Each line of the data is to be output verbatim, with the images removed.
# # # #
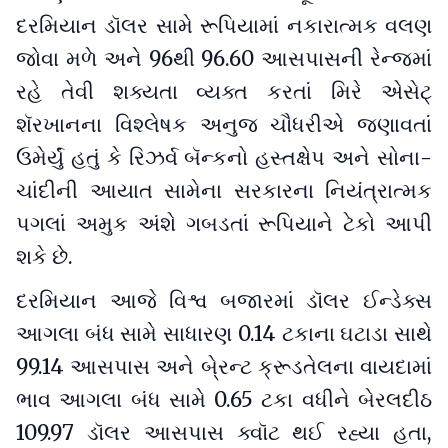
દરમિયાન ડૉલર સામે રૂપિયામાં નકારાત્મક વલણ
જોવા મળે અને 96થી 96.60 આસપાસની રેન્જમાં
રહે તેવી શક્યતા વ્યક્ત કરતાં મિરે એસેટ્
શૅરખાનના વિશ્લેષક અનુજ ચૌધરીએ જણાવતાં
ઉમેર્યું હતું કે રિઝર્વ બૅન્કનો હસ્તક્ષેપ અને સોના-
ચાંદીની આયાત સામેના સરકારના નિયંત્રાત્મક
પગલાં અમુક અંશે ગબડતાં રૂપિયાને ટેકો આપી
શકે છે.
દરમિયાન આજે વિશ્વ બજારમાં ડૉલર ઈન્ડેક્સ
આગલા બંધ સામે સાધારણ 0.14 ટકાના ઘટાડા સાથે
99.14 આસપાસ અને બે્રન્ટ ક્રૂડતેલના વાયદામાં
ભાવ આગલા બંધ સામે 0.65 ટકા વધીને બેરલદીઠ
109.97 ડૉલર આસપાસ ક્વૉટ થઈ રહ્યા હતા,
# # # #
**Output of the exercise**
દરમિયાન ડૉલર સામે રૂપિયામાં નકારાત્મક વલણ
જોવા મળે અને 96થી 96.60 આસપાસની રેન્જમાં
રહે તેવી શક્યતા વ્યક્ત કરતાં મિરે એસેટ્
શૅરખાનના વિશ્લેષક અનુજ ચૌધરીએ જણાવતાં
ઉમેર્યું હતું કે રિઝર્વ બૅન્કનો હસ્તક્ષેપ અને સોના-
ચાંદીની આયાત સામેના સરકારના નિયંત્રાત્મક
પગલાં અમુક અંશે ગબડતાં રૂપિયાને ટેકો આપી
શકે છે.
દરમિયાન આજે વિશ્વ બજારમાં ડૉલર ઈન્ડેક્સ
આગલા બંધ સામે સાધારણ 0.14 ટકાના ઘટાડા સાથે
99.14 આસપાસ અને બે્રન્ટ ક્રૂડતેલના વાયદામાં
ભાવ આગલા બંધ સામે 0.65 ટકા વધીને બેરલદીઠ
109.97 ડૉલર આસપાસ ક્વૉટ થઈ રહ્યા હતા,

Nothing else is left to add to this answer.